In his reflections, he looked at the Sunday Gospel reading about the parable of the wheat and weeds, when a farmer who planted good seed in his fields discovers that an enemy during the night had sown weeds.
The Lord describes our world like a large field where God sows wheat and the devil sows weeds, the good and the bad then grow together. The Pope said we might be tempted to root out the weeds, but we risk uprooting everything, even hurting the good in an effort to try to create a perfect world.
Cultivating the heart
From the field of the world, the Pope then described the "field of the heart" where we can actually do some necessary "clean up" also since we can intervene directly.

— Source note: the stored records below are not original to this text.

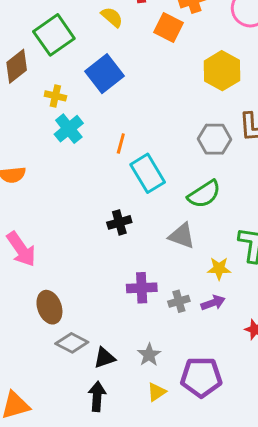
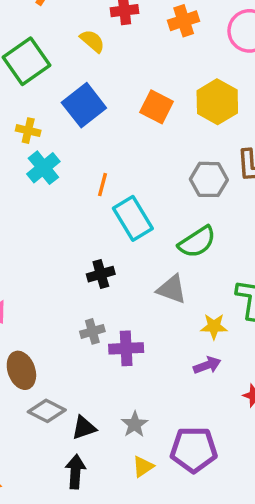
orange square: (168, 28) -> (157, 107), moved
gray cross: (179, 301) -> (92, 331), moved

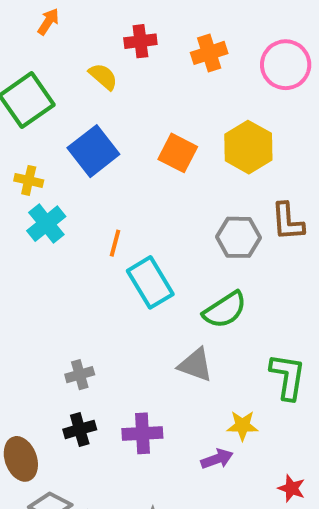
black cross: (101, 274) -> (80, 429), moved
yellow star: (214, 326) -> (242, 426), moved
gray cross: (92, 331) -> (80, 375), moved
purple arrow: (207, 365) -> (217, 459), moved

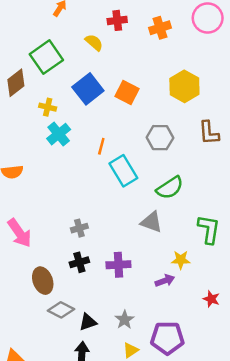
pink circle: (286, 65) -> (208, 18), moved
orange square: (178, 153) -> (127, 92), moved
gray hexagon: (239, 237) -> (160, 138), moved

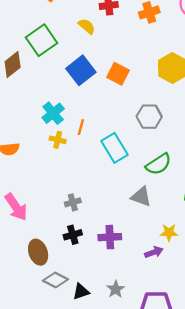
yellow cross: (48, 107) -> (58, 140), moved
orange line: (101, 146) -> (81, 127), moved

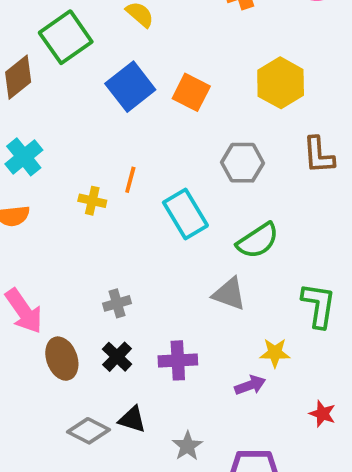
cyan cross: (53, 113) -> (24, 157), moved
black cross: (73, 235) -> (117, 357), turned -30
brown ellipse: (38, 252) -> (62, 359), moved
black triangle: (81, 292) -> (132, 419), moved, turned 36

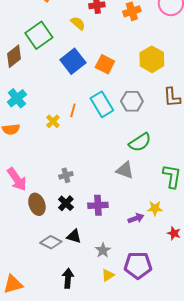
yellow cross: (92, 201) -> (53, 121), turned 32
cyan rectangle: (185, 214) -> (102, 104), moved
yellow star: (275, 353) -> (155, 208), moved

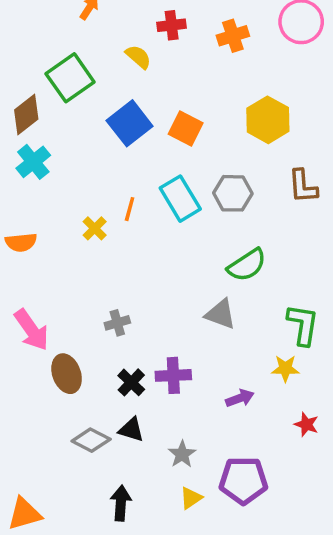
cyan cross: (17, 98) -> (33, 162), moved
black cross: (66, 203) -> (131, 382), moved
yellow star: (155, 208) -> (285, 368), moved

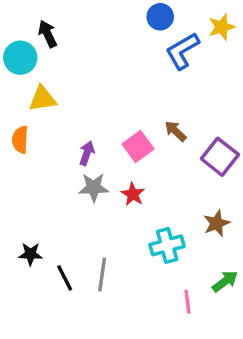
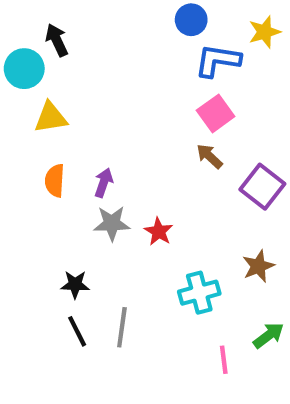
blue L-shape: (182, 51) -> (218, 60), turned 39
orange semicircle: (20, 140) -> (55, 181), moved
pink square: (138, 146) -> (216, 113), moved
black star: (30, 254) -> (75, 284), moved

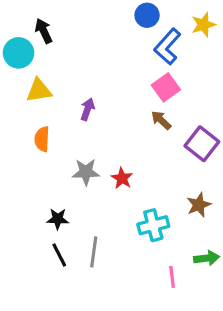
blue L-shape: (218, 60) -> (167, 47), turned -57
purple arrow: (104, 183) -> (87, 109), moved
green arrow: (269, 335) -> (207, 258), turned 30

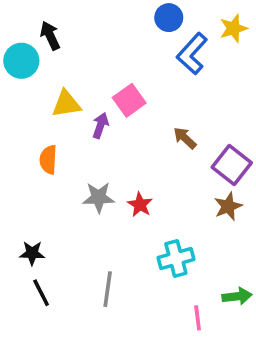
pink square: (166, 87) -> (129, 100), moved
yellow triangle: (39, 90) -> (66, 104), moved
brown star: (199, 205) -> (228, 206), moved
black star: (58, 219) -> (32, 253), moved
black line: (59, 255) -> (41, 293), moved

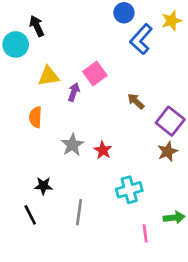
gray star: (99, 197) -> (72, 145), turned -30
black star: (32, 253) -> (43, 186), moved

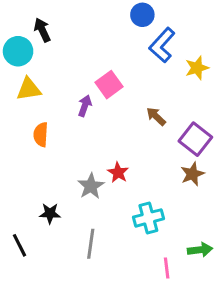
yellow star: (171, 21) -> (197, 68), moved
yellow triangle: (49, 76) -> (29, 89), moved
gray star: (72, 145) -> (91, 186), moved
black line: (30, 215) -> (20, 245), moved

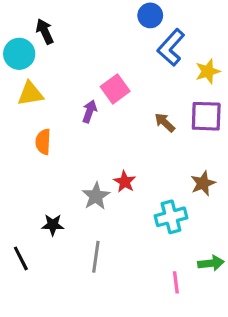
purple square: (195, 139) -> (206, 116), moved, turned -36
cyan cross: (148, 218) -> (171, 217), moved

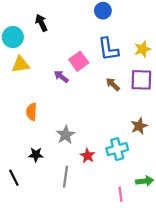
black arrow: (45, 31) -> (41, 23), moved
blue L-shape: (171, 47) -> (108, 49), moved, turned -50
purple arrow: (89, 111) -> (61, 77), turned -72
orange semicircle: (43, 142) -> (31, 112), moved
red star: (125, 182) -> (88, 156), moved

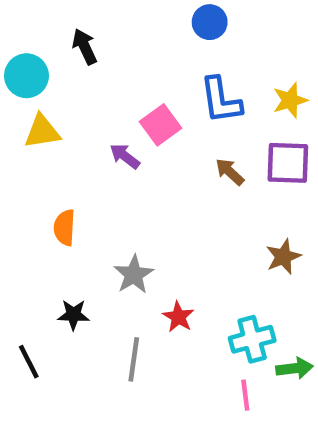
cyan cross: (117, 149) -> (252, 339), moved

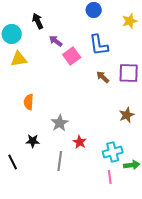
yellow star: (290, 100) -> (130, 21), moved
purple arrow: (125, 156) -> (56, 41), moved

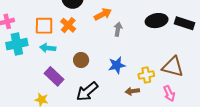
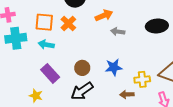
gray arrow: (118, 29) -> (118, 32), turned -96
brown circle: (81, 60) -> (82, 68), moved

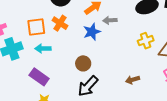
blue star: (114, 67) -> (92, 32), moved
purple rectangle: (50, 73) -> (39, 77), moved
yellow cross: (142, 79) -> (146, 41), moved

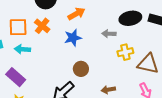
gray arrow: (110, 20) -> (109, 34), moved
brown circle: (83, 63) -> (81, 69), moved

Our heart, also marked by wheat and weeds, is the "field of freedom" the Pope explained, and therefore it is an open and vulnerable space that expands into the field of the world and requires "constant care of the delicate shoots of goodness" while identifying and dealing with the weeds.
We need to look within our ourselves with an examination of conscience to discern the good and evil, he said, in order to "verify, in the light of God, what is happening in the field of the heart."
Seeing the good grain
The Pope then identified a third area, calling "the field of our neighbour," meaning the people in our lives, whom we can often judge by focusing only on their "weeds" rather than challenging ourselves to focus on the "good grain that is growing" in them and that we can help cultivate.
Encouraging everyone to "see the beauty of what the Lord has sown" in others, our world and ourselves, the Pope pointed out that this is not a "naïve" exercise, but one a believer must undertake "because God, the farmer of the great field of the world, loves to see goodness and to make it grow to make the harvest a feast!"
Our field work
In conclusion, the Pope said we should look at our own lives and how to resist the temptation to want to “bundle all the grass together” with sweeping judgments of others when we should try to see what is good without overlooking their weaknesses.
And do we honestly look for the weeds in ourselves and commit to "throwing them into the fire of God’s mercy"? The Pope encouraged all of us to ask these questions and work together so that there will be an abundant harvest of good.